1.4 Where specifications, drawings or other particulars are provided by you, our price is based upon estimates of quantities required. If any adjustment in quantities is required, the price stated in any Quote is adjusted on the unit rate basis as stated in the Quote or if that Quote is older than 30 days, at such price as we shall reasonably determine having regard to the usual price at that time.
2.1 We reserve the right to refuse any order placed by acceptance of a Quote within 7 days of receipt of the acceptance.
2.2 We may, in our absolute discretion, accept a purchase order from you in respect of the supply of Goods. These Terms apply to any such purchase order accepted to the exclusion of any terms stated on the purchase order.
2.3 If you are an individual, by signing the acceptance of a Quote or by submitting a purchase order, you warrant that you are authorised to accept these Terms on behalf of the relevant entity named on the Quote or purchase order.
3. Your obligations
3.1 You must ensure that all information provided to us is true, accurate and not misleading.
3.2 You must act reasonably and take reasonable care to protect your own interests, including managing all safety risks associated with the operation of the Goods, having them properly installed, properly reading and following any instruction or training manuals, following any reasonable direction we may give and appropriately directing your own employees, servants and agents in relation to these things.
3.3 You agree to inspect the Goods immediately upon delivery, or upon collection of your order by your agent or courier.
4. Shortage and returns
4.1 Details of any Goods as recorded by us upon dispatch will be conclusive evidence of the quantity received by you on delivery unless you provide conclusive evidence proving the contrary within ten (10) days.
4.2 You waive any claims in respect of any shortages for any Goods delivered unless a notice of a claimed short delivery is provided to us within ten (10) days of delivery.
4.3 No Goods may be returned to us or any agent or representative of ours without our prior written consent. Any requests for the return of Goods to us must be made within ten (10) days of delivery of the Goods to you.

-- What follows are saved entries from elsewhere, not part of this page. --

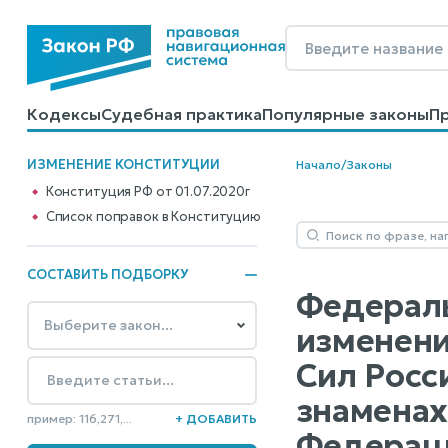
Кодексы
Судебная практика
Популярные законы
П
Калькуляторы
Справочные материалы
Образцы до
ИЗМЕНЕНИЕ КОНСТИТУЦИИ
Начало
/
Законы
Конституция РФ от 01.07.2020г
Cписок поправок в Конституцию
СОСТАВИТЬ ПОДБОРКУ
Федераль
изменени
Сил Росс
знаменах
пример: 116,271,...
+ ДОБАВИТЬ
Федераци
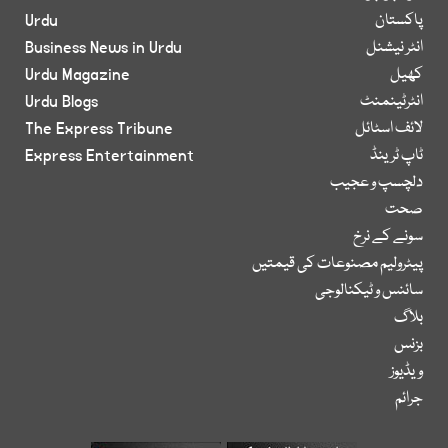
پاکستان
Urdu
انٹر نیشنل
Business News in Urdu
کھیل
Urdu Magazine
انٹرٹینمنٹ
Urdu Blogs
لائف اسٹائل
The Express Tribune
ٹاپ ٹرینڈ
Express Entertainment
دلچسپ و عجیب
صحت
سونے کے نرخ
پیٹرولیم مصنوعات کی قیمتیں
سائنس و ٹیکنالوجی
بلاگ
بزنس
ویڈیوز
جرائم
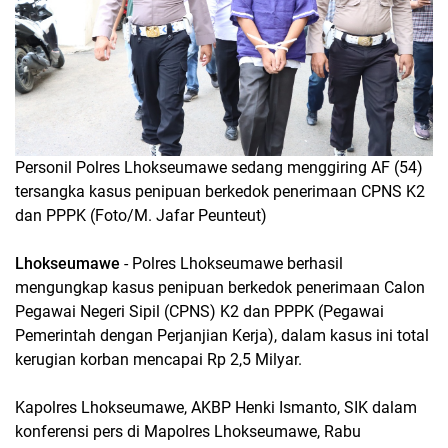
Personil Polres Lhokseumawe sedang menggiring AF (54)
tersangka kasus penipuan berkedok penerimaan CPNS K2
dan PPPK (Foto/M. Jafar Peunteut)
Lhokseumawe
- Polres Lhokseumawe berhasil
mengungkap kasus penipuan berkedok penerimaan Calon
Pegawai Negeri Sipil (CPNS) K2 dan PPPK (Pegawai
Pemerintah dengan Perjanjian Kerja), dalam kasus ini total
kerugian korban mencapai Rp 2,5 Milyar.
Kapolres Lhokseumawe, AKBP Henki Ismanto, SIK dalam
konferensi pers di Mapolres Lhokseumawe, Rabu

4.4 We are not under any obligation to accept the return of any Goods or to provide refunds however, we may do so only on terms satisfactory to us, such as on payment of a restocking and handling fee equivalent to 10% of the price for the Goods.
4.5 If we agree to the return of any Goods, all returns should be made freight prepaid at your expense and be accompanied by an itemised credit claim including the following information: invoice number, date of purchase, our PAR reference number (if applicable), the reason for the return of the Goods and be signed by you.
4.6 Goods returned will only be accepted by us if they are properly and adequately sent to us in their original and specific packaging materials (crates, bolts tightened and Goods fully secured). They otherwise remain at your risk.
5. Delivery and storage
5.1 Any dates specified by us for delivery of the Goods are approximate only. If no dates are so specified, delivery will be within a reasonable time. We may deliver the Goods in batches or in instalments. If you wish to request for deliveries by instalments, you must do this within the times stipulated in your written contract with us.
5.2 Where Goods are ordered by you in instalments, each instalment delivery is deemed to be a separate order and a separate contract performed by us upon delivery of that instalment.
5.3 You have no right of action for damages or otherwise against us and hereby release us from any claim for loss or damage directly or indirectly occurring by reason of any failure or delay in delivery or for delivery in batches.
5.4 If you fail to take delivery of any of Goods or to provide any instructions to enable the Goods to be delivered, without prejudice to any other rights we may have, we may store or arrange for the storage of the Goods pending delivery but as it relates to the timing of payment for the Goods under these Terms, delivery shall be deemed to have taken place at the date we store or arrange storage of the Goods.
5.5 Any costs or expenses incurred in relation to storage, including related insurance, of Goods pending delivery are payable by you.
6. Goods and Services Tax
Unless otherwise stated, all amounts and prices provided in a Quote, any accepted purchase order or otherwise are exclusive of any taxes, duties or levies (including GST). Where the goods or services provided are subject to any taxes, duties or levies (including GST), it will be added and charged to you.
7. Price increases
Amounts and prices stated on any Quote are those at the date of the Quote. If you require any changes to the Quote which affect the cost or rates for insurance, freight, cartage or shipping expenses, duties, exchange rates, sorting and stacking costs, costs of materials or any other amounts used to calculate the price or amounts stated on the Quote, or if those inputs increase in cost before acceptance or during the currency of our contract, any increase in those amounts are for your account and will increase the price accordingly.
8. Non-Returnable Goods
The following will not be returnable under any circumstance - Goods which are:
(a) custom made per your specifications, non-standard Goods or Goods made to special orders;
(b) not in their original shape, form or condition;
(c) damaged by abnormal use, faulty maintenance or when Goods have not been used or maintained according to the manufacturer or our instructions;
(d) returned by someone other than you (as the original buyer);
(e) expressly sold on a non-return basis; or
(f) damaged during the installation or fitting process.
9. Accounts and interest
9.1 Unless otherwise agreed, all accounts must be paid in full on or before the last business day of the calendar month following the month of supply.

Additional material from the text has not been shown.